TASK INSTRUCTIONS:
Print the whole listing below exactly as given, pictures excluded.

------------------------------

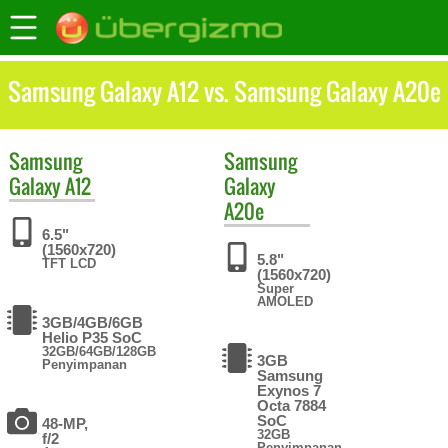
Samsung Galaxy A12 vs. Samsung Galaxy A20e
Samsung
Samsung
Galaxy A12
Galaxy
A20e
6.5"
(1560x720)
5.8"
TFT LCD
(1560x720)
Super
AMOLED
3GB/4GB/6GB
Helio P35 SoC
32GB/64GB/128GB
3GB
Penyimpanan
Samsung
Exynos 7
Octa 7884
SoC
48-MP,
32GB
f/2
Penyimpanan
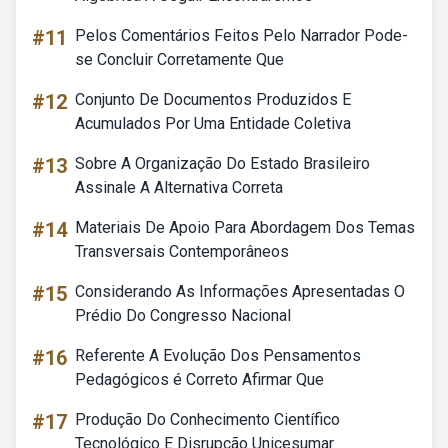
#11
Pelos Comentários Feitos Pelo Narrador Pode-
se Concluir Corretamente Que
#12
Conjunto De Documentos Produzidos E
Acumulados Por Uma Entidade Coletiva
#13
Sobre A Organização Do Estado Brasileiro
Assinale A Alternativa Correta
#14
Materiais De Apoio Para Abordagem Dos Temas
Transversais Contemporâneos
#15
Considerando As Informações Apresentadas O
Prédio Do Congresso Nacional
#16
Referente A Evolução Dos Pensamentos
Pedagógicos é Correto Afirmar Que
#17
Produção Do Conhecimento Científico
Tecnológico E Disrupção Unicesumar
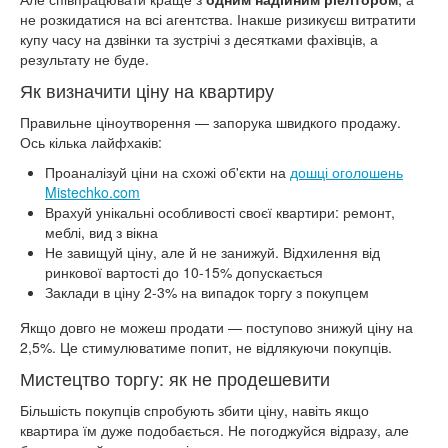
не розкидатися на всі агентства. Інакше ризикуєш витратити
купу часу на дзвінки та зустрічі з десятками фахівців, а
результату не буде.
Як визначити ціну на квартиру
Правильне ціноутворення — запорука швидкого продажу.
Ось кілька лайфхаків:
Проаналізуй ціни на схожі об'єкти на
дошці оголошень
Mistechko.com
Врахуй унікальні особливості своєї квартири: ремонт,
меблі, вид з вікна
Не завищуй ціну, але й не занижуй. Відхилення від
ринкової вартості до 10-15% допускається
Заклади в ціну 2-3% на випадок торгу з покупцем
Якщо довго не можеш продати — поступово знижуй ціну на
2,5%. Це стимулюватиме попит, не відлякуючи покупців.
Мистецтво торгу: як не продешевити
Більшість покупців спробують збити ціну, навіть якщо
квартира їм дуже подобається. Не погоджуйся відразу, але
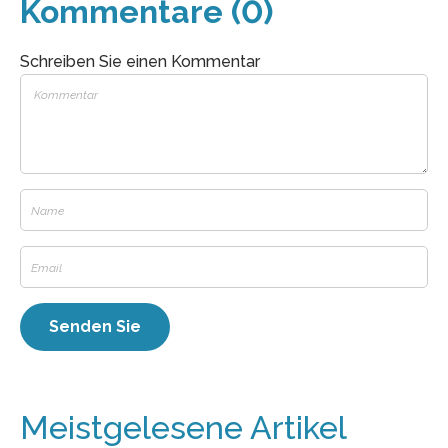
Kommentare (0)
Schreiben Sie einen Kommentar
Meistgelesene Artikel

------------------------------

WRITTEN REPLY:
Samsung Galaxy A12 vs. Samsung Galaxy A20e
Samsung
Samsung
Galaxy A12
Galaxy
A20e
6.5"
(1560x720)
5.8"
TFT LCD
(1560x720)
Super
AMOLED
3GB/4GB/6GB
Helio P35 SoC
32GB/64GB/128GB
3GB
Penyimpanan
Samsung
Exynos 7
Octa 7884
SoC
48-MP,
32GB
f/2
Penyimpanan
#11
Pelos Comentários Feitos Pelo Narrador Pode-
se Concluir Corretamente Que
#12
Conjunto De Documentos Produzidos E
Acumulados Por Uma Entidade Coletiva
#13
Sobre A Organização Do Estado Brasileiro
Assinale A Alternativa Correta
#14
Materiais De Apoio Para Abordagem Dos Temas
Transversais Contemporâneos
#15
Considerando As Informações Apresentadas O
Prédio Do Congresso Nacional
#16
Referente A Evolução Dos Pensamentos
Pedagógicos é Correto Afirmar Que
#17
Produção Do Conhecimento Científico
Tecnológico E Disrupção Unicesumar
не розкидатися на всі агентства. Інакше ризикуєш витратити
купу часу на дзвінки та зустрічі з десятками фахівців, а
результату не буде.
Як визначити ціну на квартиру
Правильне ціноутворення — запорука швидкого продажу.
Ось кілька лайфхаків:
Проаналізуй ціни на схожі об'єкти на
дошці оголошень
Mistechko.com
Врахуй унікальні особливості своєї квартири: ремонт,
меблі, вид з вікна
Не завищуй ціну, але й не занижуй. Відхилення від
ринкової вартості до 10-15% допускається
Заклади в ціну 2-3% на випадок торгу з покупцем
Якщо довго не можеш продати — поступово знижуй ціну на
2,5%. Це стимулюватиме попит, не відлякуючи покупців.
Мистецтво торгу: як не продешевити
Більшість покупців спробують збити ціну, навіть якщо
квартира їм дуже подобається. Не погоджуйся відразу, але
Kommentare (0)
Schreiben Sie einen Kommentar
Meistgelesene Artikel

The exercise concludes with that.